*** Material for this exercise Section Begins ***

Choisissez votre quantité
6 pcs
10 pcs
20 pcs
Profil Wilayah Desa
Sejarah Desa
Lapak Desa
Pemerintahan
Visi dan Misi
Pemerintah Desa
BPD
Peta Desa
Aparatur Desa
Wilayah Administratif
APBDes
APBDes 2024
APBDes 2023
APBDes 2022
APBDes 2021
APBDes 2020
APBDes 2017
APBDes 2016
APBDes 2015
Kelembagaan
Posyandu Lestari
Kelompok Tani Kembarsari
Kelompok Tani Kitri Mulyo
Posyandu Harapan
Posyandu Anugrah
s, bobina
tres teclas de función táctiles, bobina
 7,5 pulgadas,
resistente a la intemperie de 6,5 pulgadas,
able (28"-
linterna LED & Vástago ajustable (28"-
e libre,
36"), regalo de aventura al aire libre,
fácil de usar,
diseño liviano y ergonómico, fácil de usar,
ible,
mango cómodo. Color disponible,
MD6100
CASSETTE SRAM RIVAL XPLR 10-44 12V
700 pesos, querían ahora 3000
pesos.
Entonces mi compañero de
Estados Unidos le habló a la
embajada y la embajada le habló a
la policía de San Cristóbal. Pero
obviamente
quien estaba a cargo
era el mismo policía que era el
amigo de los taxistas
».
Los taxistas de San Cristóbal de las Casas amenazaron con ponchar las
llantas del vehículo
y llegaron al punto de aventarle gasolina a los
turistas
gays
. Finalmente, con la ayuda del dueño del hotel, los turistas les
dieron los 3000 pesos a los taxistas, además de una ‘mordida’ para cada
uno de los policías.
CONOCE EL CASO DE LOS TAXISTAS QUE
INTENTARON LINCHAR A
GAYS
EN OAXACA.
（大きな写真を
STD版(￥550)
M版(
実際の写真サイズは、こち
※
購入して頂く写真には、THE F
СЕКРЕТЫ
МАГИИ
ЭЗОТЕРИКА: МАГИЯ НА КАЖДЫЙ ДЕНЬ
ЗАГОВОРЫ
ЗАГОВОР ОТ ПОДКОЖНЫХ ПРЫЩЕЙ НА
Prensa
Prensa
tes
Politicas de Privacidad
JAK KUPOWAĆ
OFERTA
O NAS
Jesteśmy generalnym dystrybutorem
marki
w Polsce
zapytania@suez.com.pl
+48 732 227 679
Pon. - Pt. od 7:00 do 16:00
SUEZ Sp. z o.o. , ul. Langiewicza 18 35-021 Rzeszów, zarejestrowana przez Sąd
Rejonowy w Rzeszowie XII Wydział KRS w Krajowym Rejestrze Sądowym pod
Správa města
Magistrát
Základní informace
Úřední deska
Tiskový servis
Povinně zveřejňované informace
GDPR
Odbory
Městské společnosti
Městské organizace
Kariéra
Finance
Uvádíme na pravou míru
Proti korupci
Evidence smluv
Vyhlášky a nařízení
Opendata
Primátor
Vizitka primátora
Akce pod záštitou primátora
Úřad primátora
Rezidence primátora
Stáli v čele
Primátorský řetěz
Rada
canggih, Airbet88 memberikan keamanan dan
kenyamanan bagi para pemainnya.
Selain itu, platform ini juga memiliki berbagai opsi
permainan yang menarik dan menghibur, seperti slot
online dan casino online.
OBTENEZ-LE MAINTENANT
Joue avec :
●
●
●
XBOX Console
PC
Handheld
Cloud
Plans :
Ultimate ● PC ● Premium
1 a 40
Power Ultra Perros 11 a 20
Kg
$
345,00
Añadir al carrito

*** Material for this exercise Section Ends ***

▶ _Task goal_
Look through the entries above and count each line holding "Wilayah"; report the count alone.

▶ _Solution to this exercise_
2